Brasília não tinha nessa época muita opção de vida noturna. Os restaurantes eram poucos. O lazer se resumia a cinemas, churrascos e clubes, que havia muitos. Deve ter sido por influência dos gaúchos (numerosos na cidade) o fato de o brasiliense ter adotado o churrasco como sua festa preferida. Faziam-se e ainda se fazem churrascos por qualquer motivo, até sem motivo.

A era dos motéis ainda não havia aportado por estas bandas, até que um filho de um presidente da República conseguiu quebrar a proibição e construiu o primeiro motel dentro das cercanias do Distrito Federal, aliás, bem próximo ao Plano Piloto, pertinho da sede do governo. Antes dele, o jeito era valer-se dos carros e do cerrado, que este era enorme e circundava tudo, como ainda o faz.

Brasília foi responsabilizada, entre outras coisas, por propiciar divórcios e separações de casais, mostrando as estatísticas o elevado número de eventos da espécie aqui ocorridos. Acontece, porém, que os casais desajustados em suas terras de origem se transferiam para cá, muitas vezes, à procura de solução para suas desavenças, o que geralmente não se verificava, redundando na separação definitiva e debitando-se Brasília na contabilidade dos casamentos desfeitos. Outras vezes era a separação física do casal que facilitava a separação definitiva: muitos funcionários mantinham a família no Rio e viajavam todos os fins de semana, para casa.

Essa separação semanal facilitava obviamente o início de nova relação, comprometendo a anterior, que acabava em divórcio. No início de Brasília esses vôos de fim de semana, patrocinados pelo próprio governo, eram chamados carinhosamente de “vôo da foda”. Acabou há muito tempo, assim como a “dobradinha” salarial (4) . Naqueles primórdios, só mesmo “comprando” com tal tipo de moeda para se conseguir funcionários para cá. Havia ainda a concessão de moradia gratuita. Durante duas a três décadas, todos os funcionários transferidos, à revelia ou não, recebiam apartamento, com opção de compra, a preço de custo. Foi assim que muitos conseguiram sua casa própria. Com raríssimas exceções, esses imóveis eram bem mais espaçosos que aqueles onde moravam em sua cidade de origem.

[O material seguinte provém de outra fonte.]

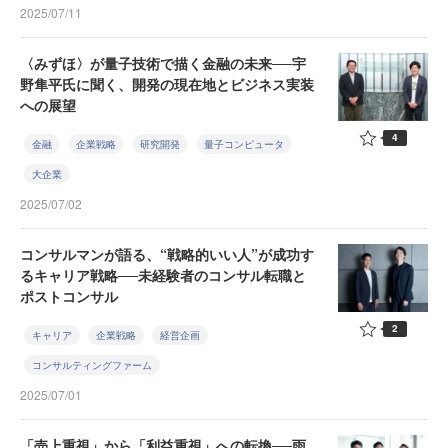
2025/07/11
〈みずほ〉が量子技術で描く金融の未来──宇
野隼平氏に聞く、開発の現在地とビジネス実装
への展望
4
金融
企業戦略
研究開発
量子コンピュータ
大企業
2025/07/02
コンサルマンが語る、“戦略的いい人”が成功す
るキャリア戦略──未経験者のコンサル転職と
ポストコンサル
2
キャリア
企業戦略
経営企画
コンサルティングファーム
2025/07/01
「売上重視」から「利益重視」への転換──雨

Horácio habitava com Dona Rosa em um desses apartamentos, quase o dobro do tamanho daquele em que moravam nas Laranjeiras, no Rio de Janeiro. Um belo playground para as crianças e muito gramado verde com bastantes árvores ornamentais em toda a volta do prédio. Um dos poucos problemas era que todos os vizinhos do prédio trabalhavam na mesma repartição, às vezes na mesma seção. Assim, quem gostava de bisbilhotar a vida alheia estava bem servido.

Os detratores de Brasília diziam que nos fins de semana acontecia aqui a grande “caçada ao superior hierárquico”, isso porque aos churrascos costumeiros de sábados e domingos, nos clubes, sempre compareciam os chefes, rodeados de funcionários subalternos, em rodinhas nas quais todos os assuntos de trabalho eram tratados e “resolvidos”, com muita carne e cerveja.

Mas não é disso que quero falar.

... continua

Adelay Bonolo


(*) Simulação, em termos simples, significa mostrar que se tem o que se não tem. Já dissimulação é o contrário: mostrar que não se tem o que realmente existe.

(1) Relativo a São Paulo, o Apóstolo.

(2) Presidente Médici, que sucedeu ao general Costa e Silva e antecedeu ao general Ernesto Geisel, na Presidência da República, no tempo da ditadura militar.

(3) O autor escreve de Brasília, onde vive há muitos anos.

(4) Nos primeiros anos de Brasília, os funcionários para cá transferidos recebiam um salário extra, apelidado de “dobradinha”. Era uma espécie de compensação para quem trocava o conforto das praias cariocas pela aridez do cerrado goiano.